Perbedaan jumlah ini, menurut Wahyu, karena sebelum masuk TPA sampah telah dipilah dan diambil oleh para pemulung. Pemilahan ini dilakukan di Tempat Pembuangan Sementara (TPS) Kota Malang. Jadi, sekitar 220 ton sampah diambil oleh pemulung untuk dijual.
“Jadi yang masuk ke TPA itu mayoritas sudah sampah organik, yang organik sekitar 65 persen. Sisanya sampah non organik seperti plastik hingga kardus,” jelasnya.
Wahyu menambahkan bahwa, sampah organik diolah lagi menjadi kompos dan yang non organik dicacah menjadi biji plastik. Pengolahan ini bisa dilakukan, karena ada mesin pencacah yang bisa digunakan.
Namun demikian, hasil cacahan sampah non organik masih menumpuk di TPA Supit Urang. Hal ini karena hasil cacahan itu tidak bisa langsung dimanfaatkan secara optimal.
“Sementara ini hasil cacahan kita belum bisa diapa-apakan. Regulasi kita kan yang mengatur hasil cacahan harus dikemanakan ini belum ada,” bebernya.
Karena itulah, pihaknya masih berkoordinasi dengan Kementerian Lingkungan Hidup untuk merancang regulasi tentang pemanfaatan hasil cacahan sampah tersebut. Wahyu meyakini hasil cacahan sampah non organik yang mayoritas terdiri dari bahan plastik itu sebenarnya sangat bisa dimanfaatkan.
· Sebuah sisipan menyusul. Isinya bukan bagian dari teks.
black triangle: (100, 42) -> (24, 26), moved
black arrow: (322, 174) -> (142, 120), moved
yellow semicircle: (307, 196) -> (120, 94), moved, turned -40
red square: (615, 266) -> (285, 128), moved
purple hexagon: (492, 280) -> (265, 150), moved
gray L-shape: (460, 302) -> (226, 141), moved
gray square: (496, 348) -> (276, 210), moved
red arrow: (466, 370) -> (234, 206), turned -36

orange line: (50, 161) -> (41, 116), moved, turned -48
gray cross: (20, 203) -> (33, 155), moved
“Itu sebenarnya kalau dijual bisa menambah Pendapatan Asli Daerah (PAD) kita. Cuma sementara ini belum, ya kita tumpuk aja seperti itu. Makanya mudah-mudahan segera ada regulasinya,” paparnya.
Dia juga mengatakan bahwa saat ini pihaknya tengah mengembangkan sistem pengelolaan sampah melalui proyek sanitary landfill di TPA Supit Urang.
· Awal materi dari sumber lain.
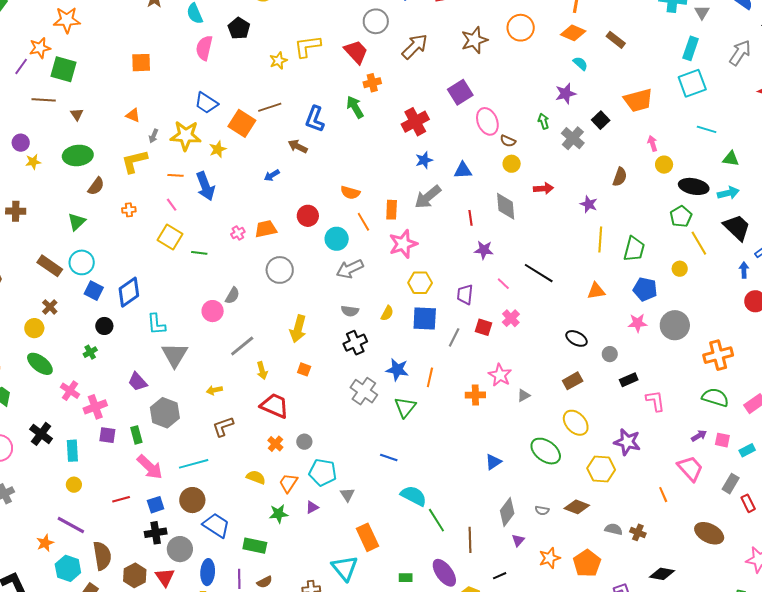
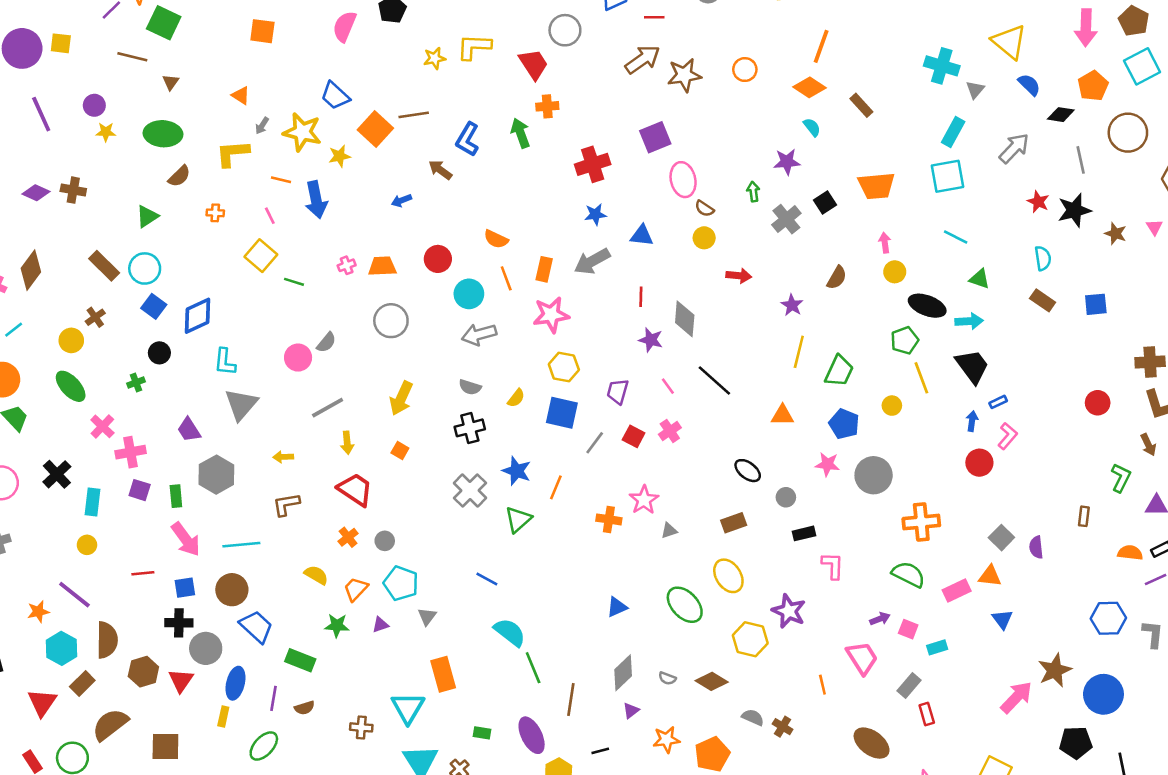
orange circle: (521, 28) -> (745, 70), size x0.7
brown arrow: (415, 47) -> (642, 59), moved
gray diamond: (506, 206) -> (685, 319), moved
“Di sanitary landfill itu nanti sampah masuk kita timbang, sehari berapa ton. Setelah itu masuk ke tempat pensortiran. Di sana yang sampah organik langsung dibuat pupuk, yang non organik baru diproses di pencacahan,” jelasnya.
“Kalau ada sisa-sisa lagi dibuang ke lanfildnya, diendapkan di sana. Termasuk yang organik juga. Diendapkan, dikasih tanah, sehingga nanti cairan dari sampah akan keluar. Kemudian cairan itu akan diproses menghasilkan gas metan,” imbuhnya.
Dia menuturkan, proyek sanitary landfill tersebut sudah dioperasikan sejak sebulan yang lalu. Disebutkan, proses yang sudah dioperasikan di antaranya, pemroduksi kompos hingga pencacahan.
“Jadi tinggal pengoperasian yang pengepressan. Rencannya Insyaallah di 2022. Ini kan alat-alatnya dari Jerman sudah datang,” tambahnya.
Wahyu juga memastikan bahwa pemulung yang biasa mengais rezeki di TPA Supit Urang tetap bisa memulung di TPA tersebut meski sudah ada sanitary landfill.
“Kalau untuk pemulungnya masih bisa di TPA, bukan di sanitary lanfildnya. Jadi pemulungnya masih ada, kalau tanpa ada pemulung kita juga akan keberatan. Karena pengurangan sampah juga dari pemulung,” tandasnya.